Create complexe XML from OpenRefine in record mode

1,115 views
Skip to first unread message

Martin Magdinier

unread,
Jan 9, 2013, 10:54:37 PM1/9/13
to openrefine

Hey,

Currently OpenRefine thanks to the record mode support complexe XML file import. Each child of the main element is stored in a new row and the record mode help to manipulate the data. The templating export is great to convert basic csv to XML.

However it will be even better if it support complexe XML export based on records. In this scenario the templating export will iterate for every non blank row within a record and create a child element.

This process will be the reverse of the current import function and will bridge the gap to have a complete tool for XML import, transformation / cleaning and export.

I wanted to open the discussion here and see if it worth creating an issue / request.

Thanks

Martin

Owen Stephens

unread,
Jan 10, 2013, 4:25:41 AM1/10/13
to openr...@googlegroups.com
I'd support this not just for XML but also for JSON. This was also mentioned in David Huynh's previous list of feature requests https://groups.google.com/d/topic/openrefine/Qs7vcbdz2zs/discussion

I wonder if this is also linked to another item in that list of feature requests which was "Internal JSON-like data model. Improve the record model and make it behave coherently in expressions, facets, and operations."

Owen

Marsha Maguire

unread,
Apr 5, 2013, 3:56:19 PM4/5/13
to openr...@googlegroups.com
Thank so much, Martin.

I would say, "Yes!" It would very much be worth creating an issue/request to add XML export in the way you describe it. If XML is still the lingua franca of the Web, then we definitely need a complete import/transform/clean/export XML tool in Refine.
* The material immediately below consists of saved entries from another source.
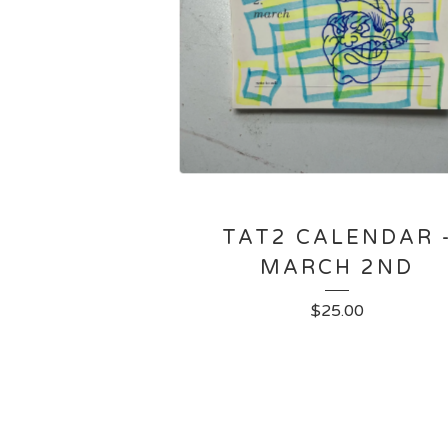
TAT2 CALENDAR 
MARCH 2ND
$
25.00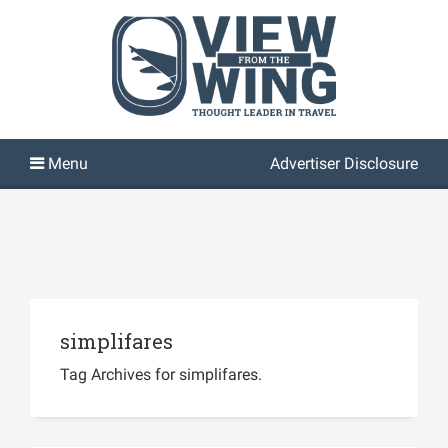
Advertiser Disclosure
simplifares
Tag Archives for simplifares.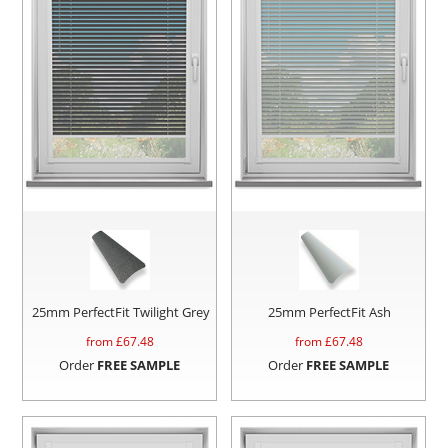
25mm PerfectFit Twilight Grey
25mm PerfectFit Ash
from £
67.48
from £
67.48
Order
FREE SAMPLE
Order
FREE SAMPLE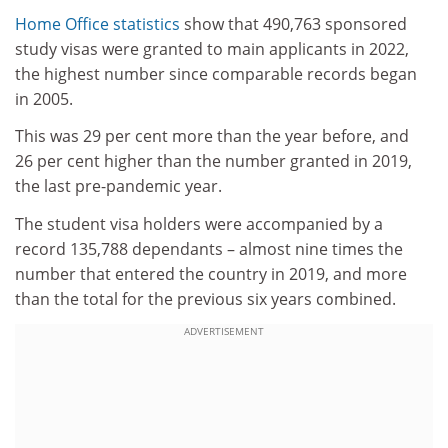
Home Office statistics
show that 490,763 sponsored
study visas were granted to main applicants in 2022,
the highest number since comparable records began
in 2005.
This was 29 per cent more than the year before, and
26 per cent higher than the number granted in 2019,
the last pre-pandemic year.
The student visa holders were accompanied by a
record 135,788 dependants – almost nine times the
number that entered the country in 2019, and more
than the total for the previous six years combined.
ADVERTISEMENT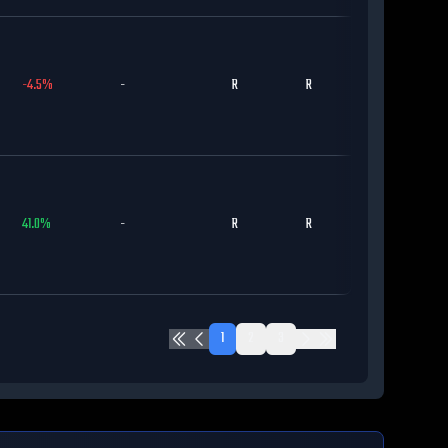
-4.5
%
-
R
R
MIL
41.0
%
-
R
R
DET
1
2
3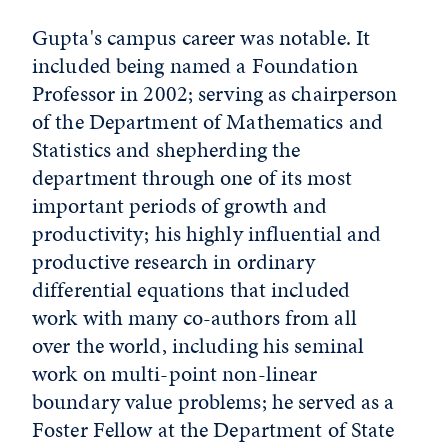
Gupta's campus career was notable. It
included being named a Foundation
Professor in 2002; serving as chairperson
of the Department of Mathematics and
Statistics and shepherding the
department through one of its most
important periods of growth and
productivity; his highly influential and
productive research in ordinary
differential equations that included
work with many co-authors from all
over the world, including his seminal
work on multi-point non-linear
boundary value problems; he served as a
Foster Fellow at the Department of State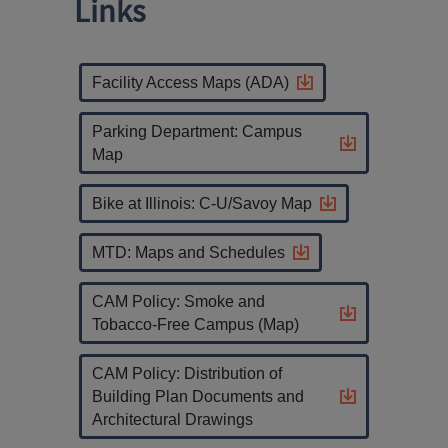
Links
Facility Access Maps (ADA)
Parking Department: Campus
Map
Bike at Illinois: C-U/Savoy Map
MTD: Maps and Schedules
CAM Policy: Smoke and
Tobacco-Free Campus (Map)
CAM Policy: Distribution of
Building Plan Documents and
Architectural Drawings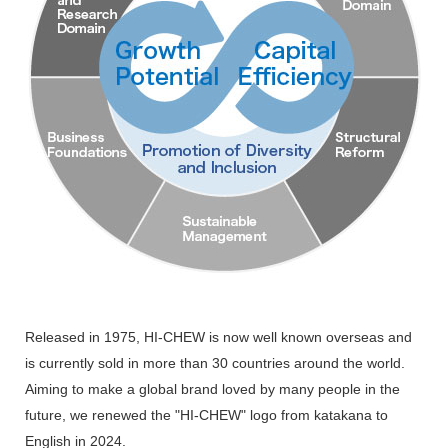
Released in 1975, HI-CHEW is now well known overseas and
is currently sold in more than 30 countries around the world.
Aiming to make a global brand loved by many people in the
future, we renewed the "HI-CHEW" logo from katakana to
English in 2024.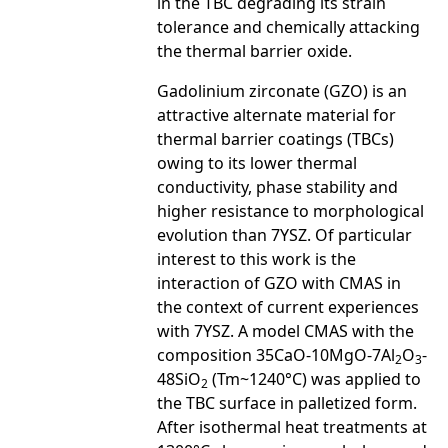
in the TBC degrading its strain
tolerance and chemically attacking
the thermal barrier oxide.
Gadolinium zirconate (GZO) is an
attractive alternate material for
thermal barrier coatings (TBCs)
owing to its lower thermal
conductivity, phase stability and
higher resistance to morphological
evolution than 7YSZ. Of particular
interest to this work is the
interaction of GZO with CMAS in
the context of current experiences
with 7YSZ. A model CMAS with the
composition 35CaO-10MgO-7Al
O
-
2
3
48SiO
(Tm~1240°C) was applied to
2
the TBC surface in palletized form.
After isothermal heat treatments at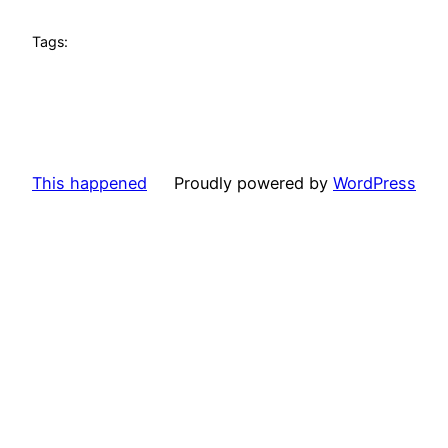
Tags:
This happened
Proudly powered by
WordPress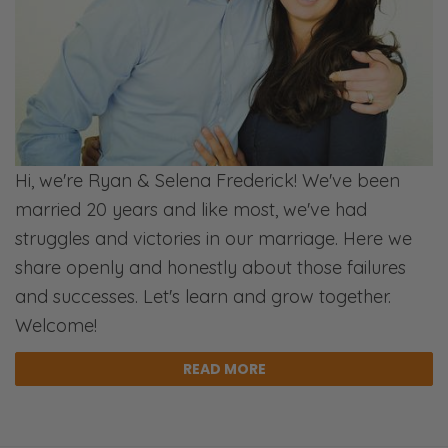
I was talking to him last night, and he was
like, “Yeah, we’re trying to do dates nights,
but we keep just falling short!” And I said,
“Well, when are they?” He said, “Friday
nights.” I said, “Well, do it on Tuesday night!”
[Chuckles]
Hi, we're Ryan & Selena Frederick! We've been
Selena:
married 20 years and like most, we've had
[Snicker] Yeah. [Inhales]
struggles and victories in our marriage. Here we
Ryan:
share openly and honestly about those failures
Do it on Monday night, when you’re not
and successes. Let's learn and grow together.
drained from the week.
Welcome!
Selena:
READ MORE
We’re not laughing at our friend; we’re
laughing at ourselves, because we’ve done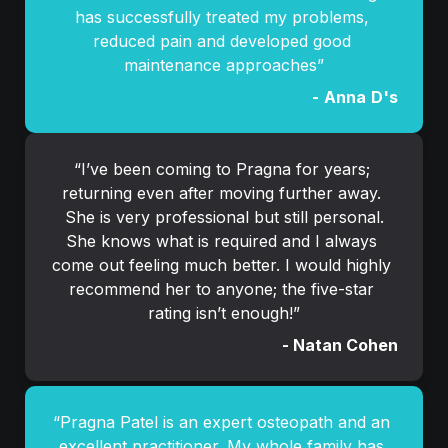
has successfully treated my problems, 
reduced pain and developed good 
maintenance approaches”
-
Anna
D's
“
I’ve been coming to Pragna for years; 
returning even after moving further away. 
She is very professional but still personal.

She knows what is required and I always 
come out feeling much better. I would highly 
recommend her to anyone; the five-star 
rating isn’t enough!
”
- Natan Cohen
“Pragna Patel is an expert osteopath and an 
excellent practitioner. My whole family has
Thanks again. I really appreciate your help.

Marsha


On Mon, Apr 1, 2013 at 3:00 PM, Marsha <mmagu...@gmail.com> wrote:
I hope I'm understanding this correctly (I'm not a programmer AT ALL), but are you saying that if data in OpenRefine takes advantage of the Record mode (is that the same as Column Groups?), that it cannot be converted to XML (without what for me would be impossible scripting)? For example, I opened an Excel spreadsheet in OpenRefine to clean up some data. The spreadsheet describes some old radio programs, and each row represents an episode of the program series. The thing is, in a given episode, there may be 2-3 actors, and there may be alternate titles for some episodes, so to preserve that hierarchical structure (2 actors under one radio program), I used the Record feature in OpenRefine.  I need to convert this, ultimately, to XML. I was going to use Talend Open Source for that, but I don't know how to represent the OpenRefine concept of Records in Talend. Talend looks at a"spreadsheet" as flat, but in the OpenRefine Record structure, it's really hierarchical.
 
Are you saying I can't export Records from OpenRefine (at present) in a way that preserves that hierarchical structure represented in OpenRefine Records? Can Excel handle this kind of hierarchical structure at all?
 
I work in a library, and I can see that OpenRefine, Talend, and similar tools could be so useful to us (in converting one form of data to another), but I'm just starting to learn all this.
 
Many thanks.
 
Marsha

--
You received this message because you are subscribed to a topic in the Google Groups "Open Refine" group.
To unsubscribe from this topic, visit https://groups.google.com/d/topic/openrefine/l22PL_IQyTY/unsubscribe?hl=en-US.
To unsubscribe from this group and all its topics, send an email to openrefine+...@googlegroups.com.
For more options, visit https://groups.google.com/groups/opt_out.
 
 

Tom Morris

unread,
Apr 5, 2013, 5:42:25 PM4/5/13
to openr...@googlegroups.com
I'm happy to have people create feature requests even if they're the only one who wants the feature.  It provides a context for the discussion, refinement, and prioritization of the feature. 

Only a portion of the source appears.